Cela revient quasiment à dépénaliser les atteintes portées à la biodiversité dès lors que l’intention de tuer est très difficile à prouver en droit et que « La plupart du temps, la destruction de l’espèce est un dommage collatéral » comme le relève Laure Piolle, animatrice du réseau Agriculture et Alimentation.
Quant à la négligence grave, celle-ci est très rare, « ce sont les négligences simples comme les imprudences ou les manquements à une obligation de prudence qui sont retenues » ajoute Laure Piolle.
Cette dépénalisation s’avère surtout en totale contradiction avec l’article 4 de la Charte de l’environnement selon lequel « Toute personne doit contribuer à la réparation des dommages qu’elle cause à l’environnement, dans les conditions définies par la loi. ».
D’autant plus que la condamnation, si elle est prononcée, ne consiste plus en une peine de 3 ans d’emprisonnement et une amende de 150.000 euros comme autrefois mais en une simple sanction administrative… de 450 euros d’amende au mieux.

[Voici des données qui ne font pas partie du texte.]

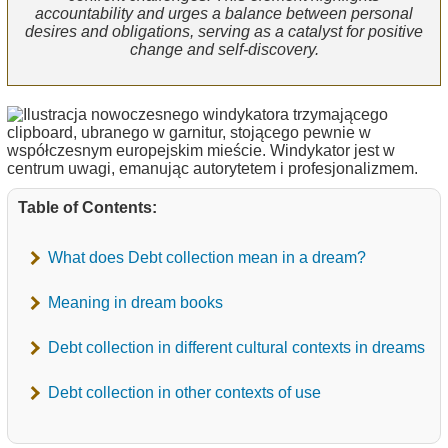
accountability and urges a balance between personal
desires and obligations, serving as a catalyst for positive
change and self-discovery.
Table of Contents:
What does Debt collection mean in a dream?
Meaning in dream books
Debt collection in different cultural contexts in dreams
Debt collection in other contexts of use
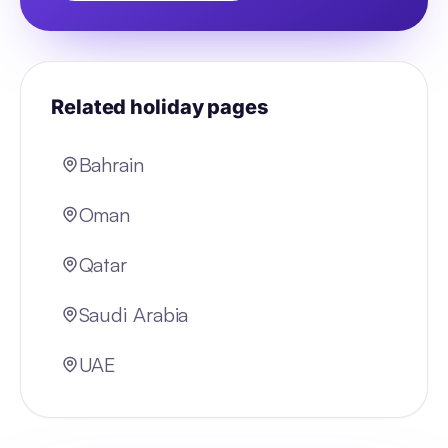
Related holiday pages
Bahrain
Oman
Qatar
Saudi Arabia
UAE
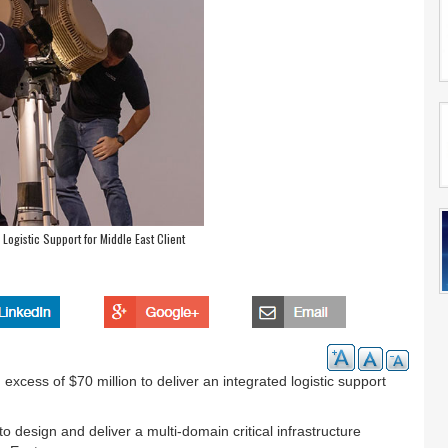
Logistic Support for Middle East Client
xcess of $70 million to deliver an integrated logistic support
 design and deliver a multi-domain critical infrastructure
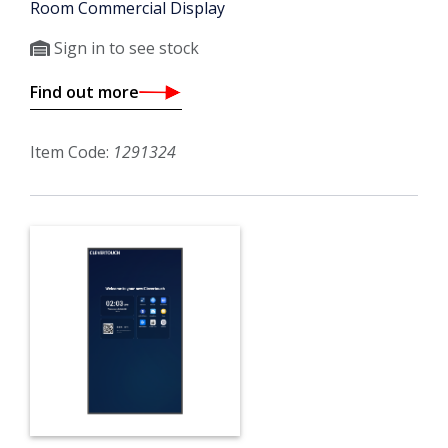
Room Commercial Display
Sign in to see stock
Find out more
Item Code:
1291324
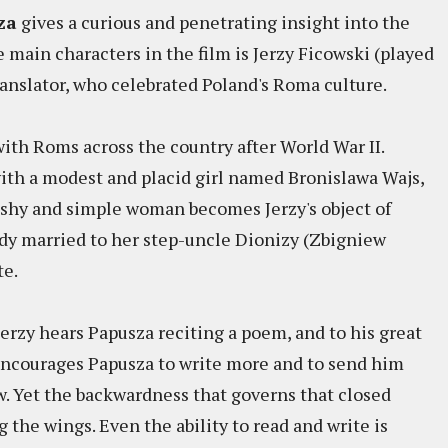
za
gives a curious and penetrating insight into the
e main characters in the film is Jerzy Ficowski (played
ranslator, who celebrated Poland's Roma culture.
with Roms across the country after World War II.
ith a modest and placid girl named Bronislawa Wajs,
 shy and simple woman becomes Jerzy's object of
ready married to her step-uncle Dionizy (Zbigniew
te.
erzy hears Papusza reciting a poem, and to his great
 encourages Papusza to write more and to send him
. Yet the backwardness that governs that closed
the wings. Even the ability to read and write is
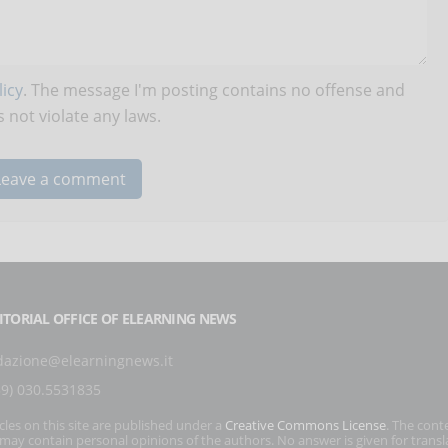
icy
. The message I'm posting contains no offense and
 not violate any laws.
ITORIAL OFFICE OF ELEARNING NEWS
dazione@elearningnews.it
39) 030.5531835
icles on this site are published under a
Creative Commons License
. The cont
s may contain personal opinions of the authors. No answer is given for transl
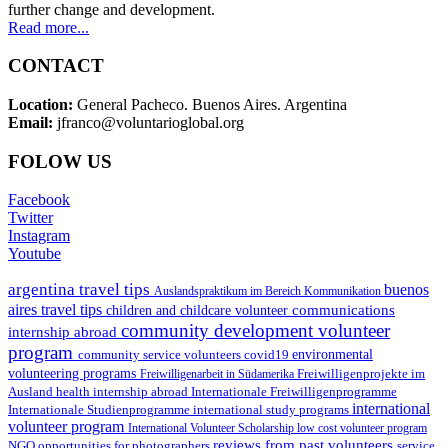
further change and development.
Read more...
CONTACT
Location:
General Pacheco. Buenos Aires. Argentina
Email:
jfranco@voluntarioglobal.org
FOLOW US
Facebook
Twitter
Instagram
Youtube
argentina travel tips
buenos
Auslandspraktikum im Bereich Kommunikation
aires travel tips
communications
children and childcare volunteer
community development volunteer
internship abroad
program
environmental
community service volunteers
covid19
volunteering programs
Freiwilligenarbeit in Südamerika
Freiwilligenprojekte im
health internship abroad
Ausland
Internationale Freiwilligenprogramme
international
international study programs
Internationale Studienprogramme
volunteer program
International Volunteer Scholarship
low cost volunteer program
reviews from past volunteers
NGO
service
opportunities for photographers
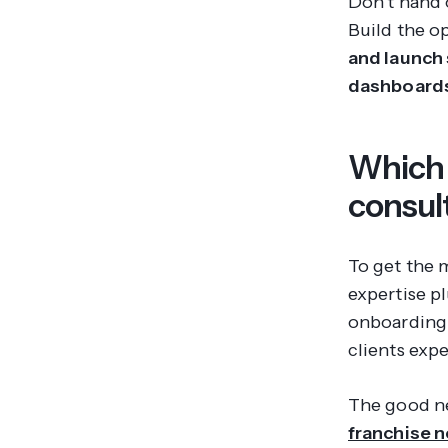
Don't hand 
Build the o
and launch 
dashboards
Which 
consul
To get the 
expertise p
onboarding 
clients expe
The good ne
franchise 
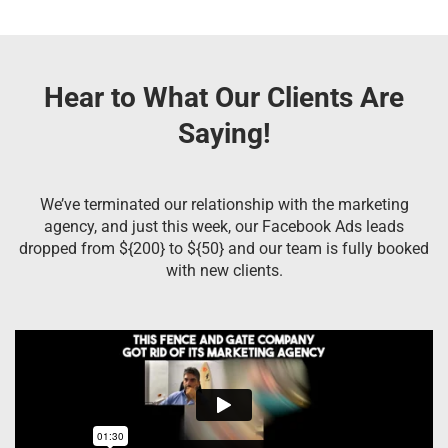
Hear to What Our Clients Are
Saying!
We’ve terminated our relationship with the marketing
agency, and just this week, our Facebook Ads leads
dropped from ${200} to ${50} and our team is fully booked
with new clients.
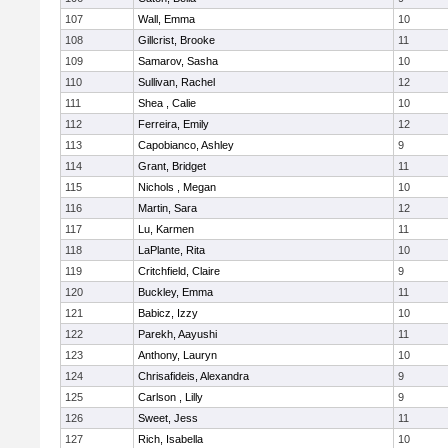
107
Wall, Emma
10
108
Gillcrist, Brooke
11
109
Samarov, Sasha
10
110
Sullivan, Rachel
12
111
Shea , Calie
10
112
Ferreira, Emily
12
113
Capobianco, Ashley
9
114
Grant, Bridget
11
115
Nichols , Megan
10
116
Martin, Sara
12
117
Lu, Karmen
11
118
LaPlante, Rita
10
119
Critchfield, Claire
9
120
Buckley, Emma
11
121
Babicz, Izzy
10
122
Parekh, Aayushi
11
123
Anthony, Lauryn
10
124
Chrisafideis, Alexandra
9
125
Carlson , Lilly
9
126
Sweet, Jess
11
127
Rich, Isabella
10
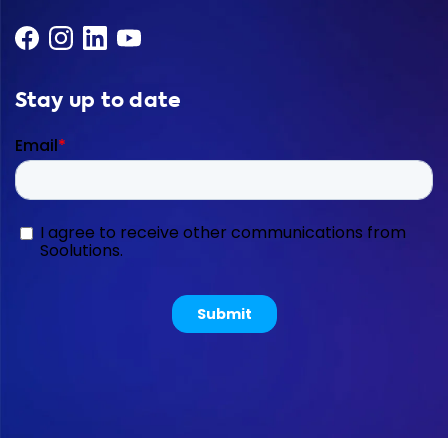
Stay up to date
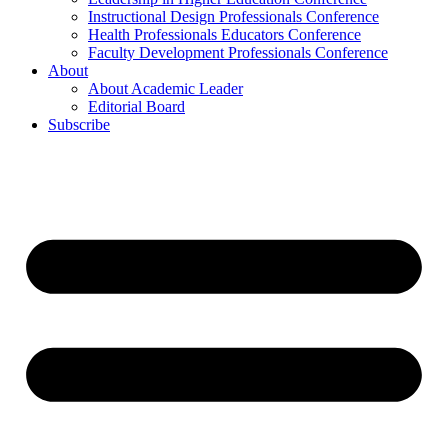
Instructional Design Professionals Conference
Health Professionals Educators Conference
Faculty Development Professionals Conference
About
About Academic Leader
Editorial Board
Subscribe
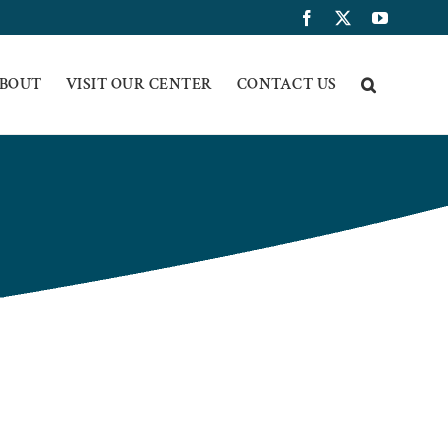
Facebook
X
YouTub
BOUT
VISIT OUR CENTER
CONTACT US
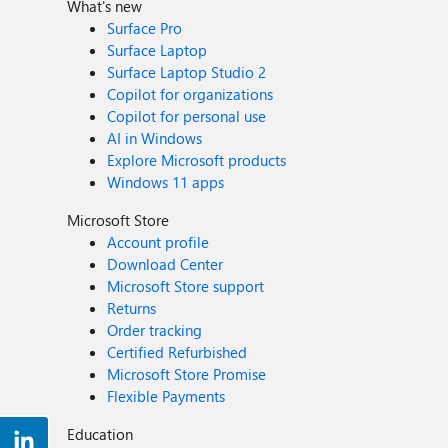
What's new
Surface Pro
Surface Laptop
Surface Laptop Studio 2
Copilot for organizations
Copilot for personal use
AI in Windows
Explore Microsoft products
Windows 11 apps
Microsoft Store
Account profile
Download Center
Microsoft Store support
Returns
Order tracking
Certified Refurbished
Microsoft Store Promise
Flexible Payments
Education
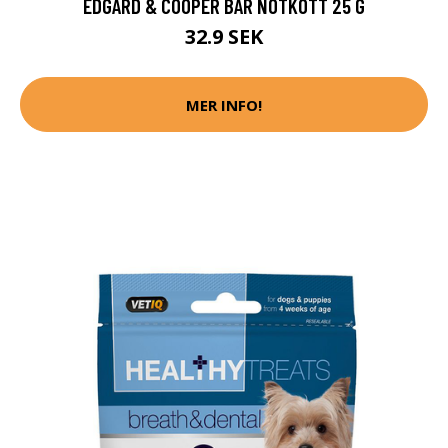
EDGARD & COOPER BAR NÖTKÖTT 25 G
32.9 SEK
MER INFO!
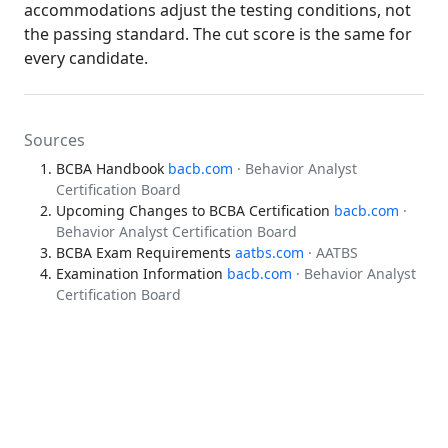
accommodations adjust the testing conditions, not
the passing standard. The cut score is the same for
every candidate.
Sources
BCBA Handbook
bacb.com
· Behavior Analyst
Certification Board
Upcoming Changes to BCBA Certification
bacb.com
·
Behavior Analyst Certification Board
BCBA Exam Requirements
aatbs.com
· AATBS
Examination Information
bacb.com
· Behavior Analyst
Certification Board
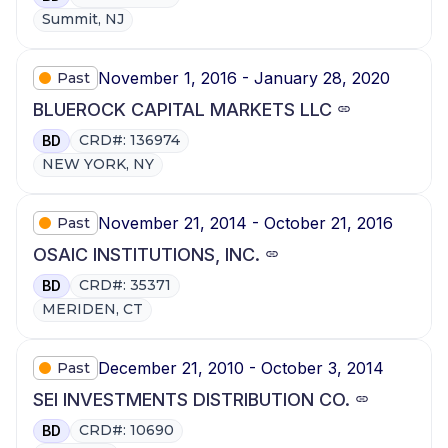
Summit, NJ
November 1, 2016 - January 28, 2020
Past
BLUEROCK CAPITAL MARKETS LLC
CRD#: 136974
BD
NEW YORK, NY
November 21, 2014 - October 21, 2016
Past
OSAIC INSTITUTIONS, INC.
CRD#: 35371
BD
MERIDEN, CT
December 21, 2010 - October 3, 2014
Past
SEI INVESTMENTS DISTRIBUTION CO.
CRD#: 10690
BD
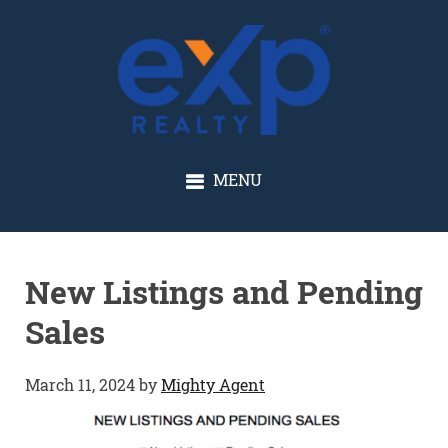
GLENN SOLBERG
MENU
New Listings and Pending
Sales
March 11, 2024
by
Mighty Agent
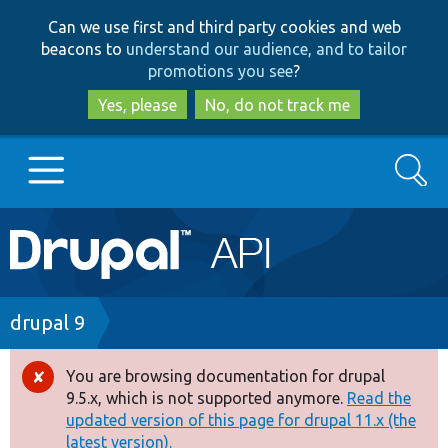
Skip
Skip
Can we use first and third party cookies and web
to
to
beacons to
understand our audience, and to tailor
main
search
promotions you see
?
content
Yes, please
No, do not track me
Search
Main
Go to Drupal.org
navigation
Drupal 7
Breadcrumb
drupal 9
Drupal 8+
You are browsing documentation for drupal
Error
9.5.x, which is not supported anymore.
Read the
message
updated version of this page for drupal 11.x (the
Other projects
latest version).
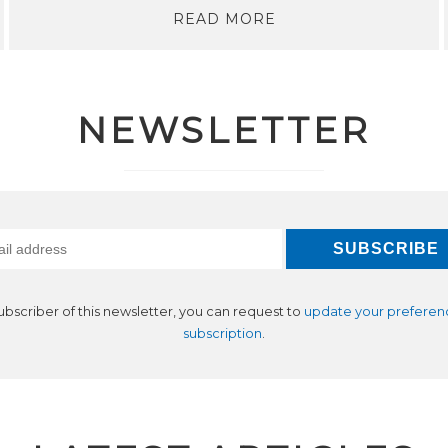
READ MORE
NEWSLETTER
subscriber of this newsletter, you can request to
update your preferen
subscription
.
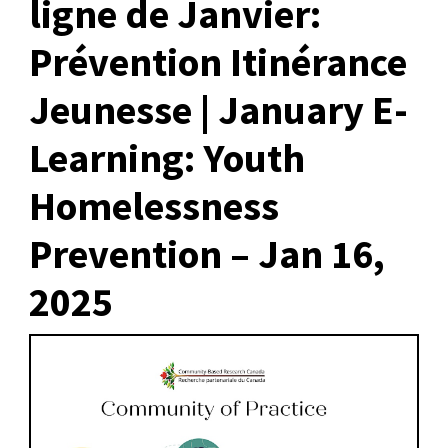
ligne de Janvier:
Prévention Itinérance
Jeunesse | January E-
Learning: Youth
Homelessness
Prevention – Jan 16,
2025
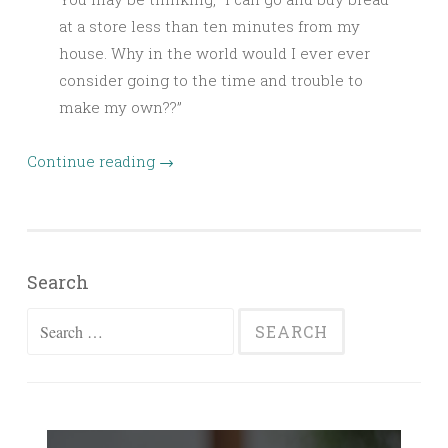
at a store less than ten minutes from my
house. Why in the world would I ever ever
consider going to the time and trouble to
make my own??”
Continue reading
→
Search
Search
for:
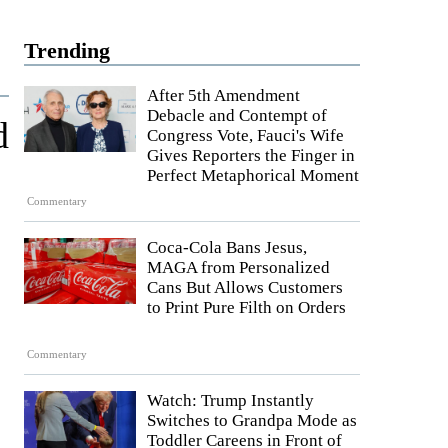
Trending
After 5th Amendment
Debacle and Contempt of
d
Congress Vote, Fauci's Wife
Gives Reporters the Finger in
Perfect Metaphorical Moment
Commentary
Coca-Cola Bans Jesus,
MAGA from Personalized
Cans But Allows Customers
to Print Pure Filth on Orders
Commentary
Watch: Trump Instantly
Switches to Grandpa Mode as
Toddler Careens in Front of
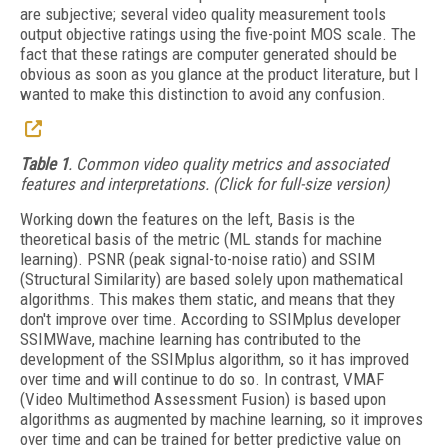
are subjective; several video quality measurement tools
output objective ratings using the five-point MOS scale. The
fact that these ratings are computer generated should be
obvious as soon as you glance at the product literature, but I
wanted to make this distinction to avoid any confusion.
Table 1
. Common video quality metrics and associated
features and interpretations. (Click for full-size version)
Working down the features on the left, Basis is the
theoretical basis of the metric (ML stands for machine
learning). PSNR (peak signal-to-noise ratio) and SSIM
(Structural Similarity) are based solely upon mathematical
algorithms. This makes them static, and means that they
don't improve over time. According to SSIMplus developer
SSIMWave, machine learning has contributed to the
development of the SSIMplus algorithm, so it has improved
over time and will continue to do so. In contrast, VMAF
(Video Multimethod Assessment Fusion) is based upon
algorithms as augmented by machine learning, so it improves
over time and can be trained for better predictive value on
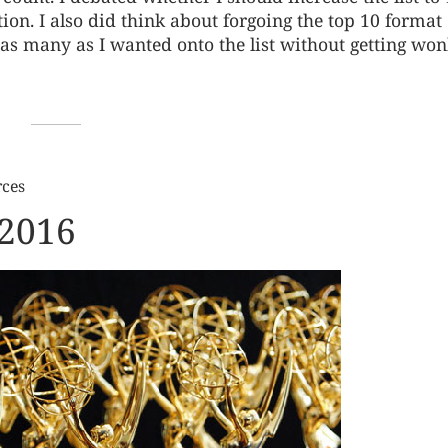
n. I also did think about forgoing the top 10 format
ut as many as I wanted onto the list without getting wo
rces
 2016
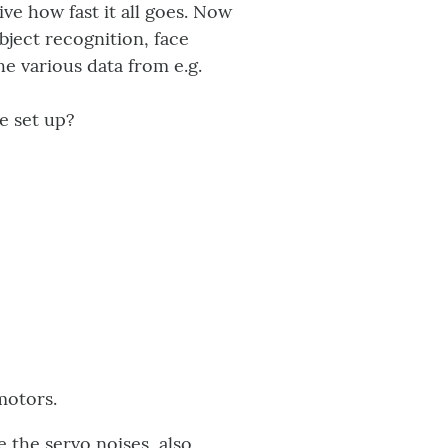
ive how fast it all goes. Now
object recognition, face
he various data from e.g.
e set up?
motors.
 the servo noises, also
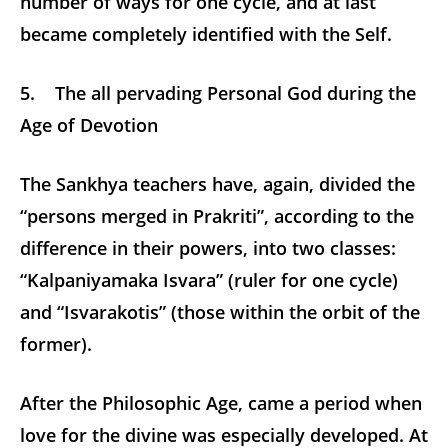
number of ways for one cycle, and at last
became completely identified with the Self.
5. The all pervading Personal God during the
Age of Devotion
The Sankhya teachers have, again, divided the
“persons merged in Prakriti”, according to the
difference in their powers, into two classes:
“Kalpaniyamaka Isvara” (ruler for one cycle)
and “Isvarakotis” (those within the orbit of the
former).
After the Philosophic Age, came a period when
love for the divine was especially developed. At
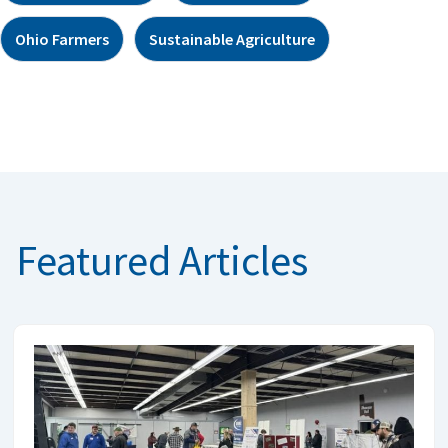
Ohio Farmers
Sustainable Agriculture
Featured Articles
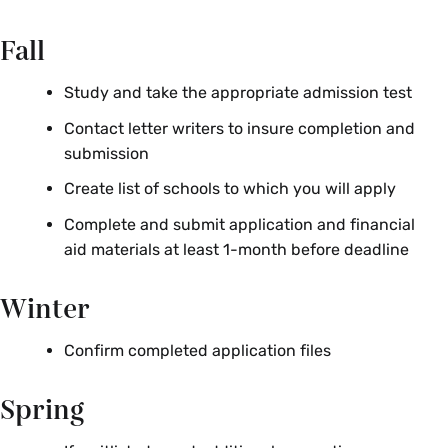
Fall
Study and take the appropriate admission test
Contact letter writers to insure completion and
submission
Create list of schools to which you will apply
Complete and submit application and financial
aid materials at least 1-month before deadline
Winter
Confirm completed application files
Spring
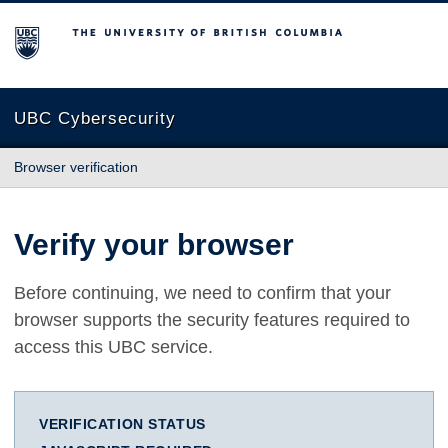
The University of British Columbia
UBC Cybersecurity
Browser verification
Verify your browser
Before continuing, we need to confirm that your
browser supports the security features required to
access this UBC service.
VERIFICATION STATUS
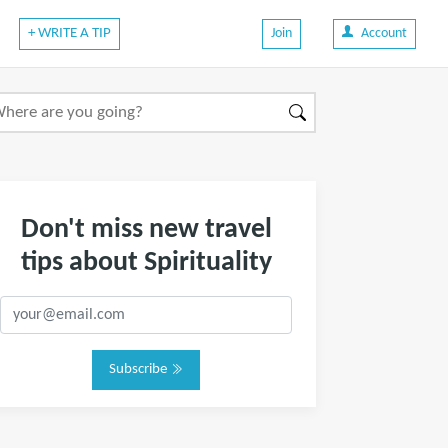
+ WRITE A TIP
Join
Account
Don't miss new travel
tips about Spirituality
Subscribe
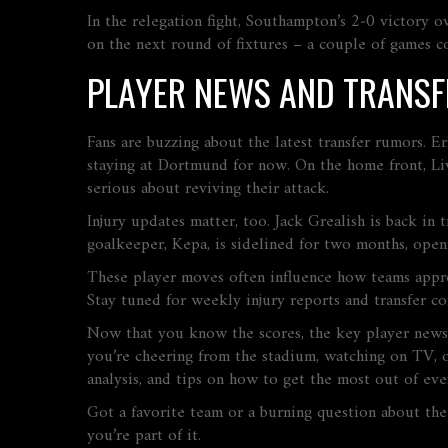
In the relegation fight, Southampton’s 2‑0 victory o
on the next round of fixtures – a couple of games co
PLAYER NEWS AND TRANSF
Fans are buzzing about the latest transfer rumors. E
staying at Dortmund for now. On the home front, Live
serious about reviving their attack.
Injury updates matter, too. Jack Grealish is back in 
goalkeeper, Kepa, is sidelined for two months, open
These player moves often influence how teams approac
Stay tuned for weekly injury reports and transfer co
Now that you know the scores, the key player news
you’re cheering from the stadium, watching on TV, o
analysis, and tips on how to get the most out of ev
Got a favorite team or a burning question about the
you’re part of it.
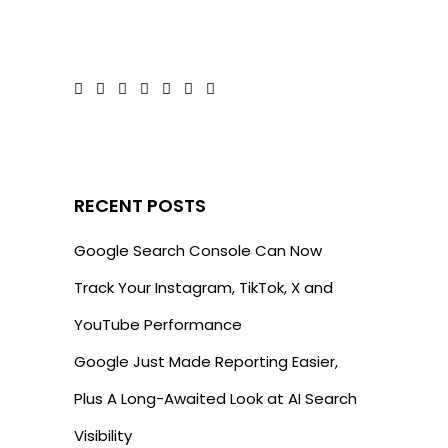
RECENT POSTS
Google Search Console Can Now
Track Your Instagram, TikTok, X and
YouTube Performance
Google Just Made Reporting Easier,
Plus A Long-Awaited Look at AI Search
Visibility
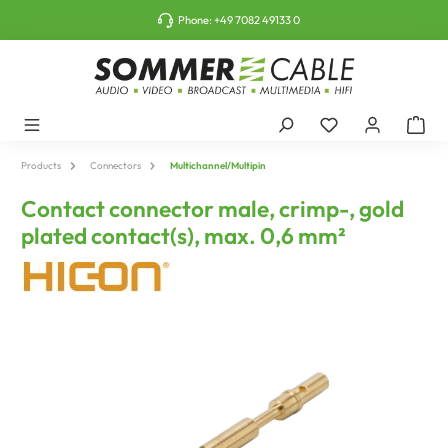
o main content
Phone:
+49 7082 49133 0
Products
Connectors
Multichannel/Multipin
Contact connector male, crimp-, gold
plated contact(s), max. 0,6 mm²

En outre, cette disposition est applicable à toute activité humaine et pas simplement aux agriculteurs, ce qui interroge sur sa véritable portée : l’amélioration des conditions des agricultures ou la destruction de la biodiversité ?
Cela signifie en pratique qu’un agriculteur pourrait détruire une espèce en taillant une haie ou en utilisant des pesticides s’il affirme le caractère non intentionnel de son acte, de la même manière qu’un particulier serait libre de détruire la faune présente autour de lui par l’utilisation d’un produit phytosanitaire.
Autant dire que cette disposition déroule le tapis rouge à toute comportement négligeant voire malveillant, à contre-courant de la Charte de l’environnement qui impose à chacun d’être prévenant quant aux atteintes susceptibles d’être portées à l’environnement ou, à défaut, d’en limiter ses conséquences.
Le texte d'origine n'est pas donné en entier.